M is assumed constant (=28.9644) up to 86 km where
dissociation and diffusive separation become significant.
R is 8.31432 joules K^{-1}mol^{-1}.

The fundamental equation is

$$\mathrm{dP}=-\rho \mathrm{gdZ}=-\rho G\mathrm{dH}$$ | (7) |

and using the perfect gas law gives

$$\mathrm{dP}=-\frac{MP}{RT}G\mathrm{dH}$$ | (8) |

This equation leads directly to the calculation of pressure in the standard atmosphere. Within an atmospheric layer, the temperature T is a linear function of the geopotential altitude H.

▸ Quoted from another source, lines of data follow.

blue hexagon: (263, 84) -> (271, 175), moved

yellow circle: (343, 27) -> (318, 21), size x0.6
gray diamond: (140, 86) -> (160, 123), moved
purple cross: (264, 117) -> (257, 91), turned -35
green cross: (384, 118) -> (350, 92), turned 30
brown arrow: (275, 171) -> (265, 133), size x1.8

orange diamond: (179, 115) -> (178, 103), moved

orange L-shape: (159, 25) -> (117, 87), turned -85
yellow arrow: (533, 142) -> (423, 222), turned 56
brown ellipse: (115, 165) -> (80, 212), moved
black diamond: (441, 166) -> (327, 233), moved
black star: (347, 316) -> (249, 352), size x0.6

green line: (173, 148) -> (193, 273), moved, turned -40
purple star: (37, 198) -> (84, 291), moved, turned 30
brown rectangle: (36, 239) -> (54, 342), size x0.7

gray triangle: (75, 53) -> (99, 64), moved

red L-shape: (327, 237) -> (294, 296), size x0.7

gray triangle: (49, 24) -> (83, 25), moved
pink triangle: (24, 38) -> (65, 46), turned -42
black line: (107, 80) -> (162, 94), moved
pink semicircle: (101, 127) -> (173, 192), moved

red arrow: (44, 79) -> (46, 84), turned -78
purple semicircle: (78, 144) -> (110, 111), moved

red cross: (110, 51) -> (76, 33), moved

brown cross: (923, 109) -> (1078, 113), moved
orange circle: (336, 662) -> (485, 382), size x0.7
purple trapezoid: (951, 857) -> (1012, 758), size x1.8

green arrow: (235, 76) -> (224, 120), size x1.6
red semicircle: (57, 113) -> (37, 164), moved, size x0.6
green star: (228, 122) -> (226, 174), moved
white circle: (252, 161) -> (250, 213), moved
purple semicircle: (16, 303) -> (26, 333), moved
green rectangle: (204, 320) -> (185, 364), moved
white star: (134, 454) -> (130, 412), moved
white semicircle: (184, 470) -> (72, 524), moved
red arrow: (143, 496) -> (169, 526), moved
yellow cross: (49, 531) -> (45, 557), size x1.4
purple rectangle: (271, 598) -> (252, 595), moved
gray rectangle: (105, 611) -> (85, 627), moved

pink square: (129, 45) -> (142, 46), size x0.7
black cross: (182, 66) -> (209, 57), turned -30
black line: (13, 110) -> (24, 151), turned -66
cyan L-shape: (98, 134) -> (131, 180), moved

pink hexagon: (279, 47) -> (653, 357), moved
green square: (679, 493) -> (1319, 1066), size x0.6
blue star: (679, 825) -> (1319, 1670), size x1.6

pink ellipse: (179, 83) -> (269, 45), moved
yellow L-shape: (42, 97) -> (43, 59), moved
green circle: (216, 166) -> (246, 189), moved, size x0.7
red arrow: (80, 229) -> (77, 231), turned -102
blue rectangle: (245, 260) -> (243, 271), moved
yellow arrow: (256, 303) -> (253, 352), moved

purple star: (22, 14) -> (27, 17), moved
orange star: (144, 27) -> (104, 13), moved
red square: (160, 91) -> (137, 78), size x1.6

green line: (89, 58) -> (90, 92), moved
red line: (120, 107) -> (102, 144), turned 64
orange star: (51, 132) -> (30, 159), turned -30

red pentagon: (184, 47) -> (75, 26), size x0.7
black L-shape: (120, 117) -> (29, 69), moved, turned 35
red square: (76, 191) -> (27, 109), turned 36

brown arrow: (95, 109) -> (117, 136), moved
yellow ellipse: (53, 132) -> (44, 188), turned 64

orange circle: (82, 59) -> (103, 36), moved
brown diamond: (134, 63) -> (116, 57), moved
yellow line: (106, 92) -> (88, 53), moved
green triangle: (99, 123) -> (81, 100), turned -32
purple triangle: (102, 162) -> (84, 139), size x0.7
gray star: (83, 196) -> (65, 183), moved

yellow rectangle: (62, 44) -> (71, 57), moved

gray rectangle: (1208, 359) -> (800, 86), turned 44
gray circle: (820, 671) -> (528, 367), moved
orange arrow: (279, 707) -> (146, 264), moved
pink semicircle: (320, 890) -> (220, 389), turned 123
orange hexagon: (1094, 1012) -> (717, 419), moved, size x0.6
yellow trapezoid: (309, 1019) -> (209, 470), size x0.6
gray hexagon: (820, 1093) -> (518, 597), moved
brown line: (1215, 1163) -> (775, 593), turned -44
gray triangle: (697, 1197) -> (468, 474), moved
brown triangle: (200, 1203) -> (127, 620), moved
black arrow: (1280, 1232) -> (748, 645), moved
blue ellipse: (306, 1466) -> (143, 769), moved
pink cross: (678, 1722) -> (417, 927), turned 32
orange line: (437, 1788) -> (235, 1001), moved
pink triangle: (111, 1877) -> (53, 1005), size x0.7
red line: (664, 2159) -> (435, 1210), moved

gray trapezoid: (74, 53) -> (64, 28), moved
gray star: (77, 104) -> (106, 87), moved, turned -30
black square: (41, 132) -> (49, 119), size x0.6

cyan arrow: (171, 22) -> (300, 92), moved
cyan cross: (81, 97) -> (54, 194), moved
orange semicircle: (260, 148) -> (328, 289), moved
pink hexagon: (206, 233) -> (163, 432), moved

$$T={T}_{b}+L(H-{H}_{b})$$ | (9) |

where $L$ is the constant gradient of temperature and ${T}_{b}$ and ${H}_{b}$ are the temperature and geopotential altitude at the base of the layer. The hydrostatic equation then becomes

$$\mathrm{dP}=-\frac{GM}{R}\frac{P}{({T}_{b}+L(H-{H}_{b}))}\mathrm{dH}$$ | (10) |

and the pressure at any value of H within this layer is found by integration of this equation

$${\int}_{{P}_{b}}^{P}\frac{\mathrm{dP}}{P}=-{\int}_{{H}_{b}}^{H}\frac{GM}{R({T}_{b}+L(H-{H}_{b}))}\mathrm{dH}$$ | (11) |

The right hand integral takes different forms, depending upon whether L is zero or not. When L=0, the integral is

$$\mathrm{ln}\left(\frac{P}{{P}_{b}}\right)=-\frac{GM}{{T}_{b}R}(H-{H}_{b})$$ | (12) |

and when L is not zero, the integral is

$$\mathrm{ln}\left(\frac{P}{{P}_{b}}\right)=-\frac{GM}{RL}\mathrm{ln}\left(\frac{{T}_{b}+L(H-{H}_{b})}{{T}_{b}}\right)$$ | (13) |

Writing these equations in exponential form, when L=0, then

$$\frac{P}{{P}_{b}}=\mathrm{exp}(-\frac{GM(H-{H}_{b})}{{\mathrm{RT}}_{b}})$$ | (14) |

and when L is not zero,

$$\frac{P}{{P}_{b}}={\left(\frac{{T}_{b}+L(H-{H}_{b})}{{T}_{b}}\right)}^{-\frac{GM}{RL}}$$ | (15) |

You can see now why geopotential altitude is used for the definition of the standard atmosphere. If Z were used, then g would appear in the equations instead of G and the variation of g with altitude would have to be included in the integration, making a rather complicated equation.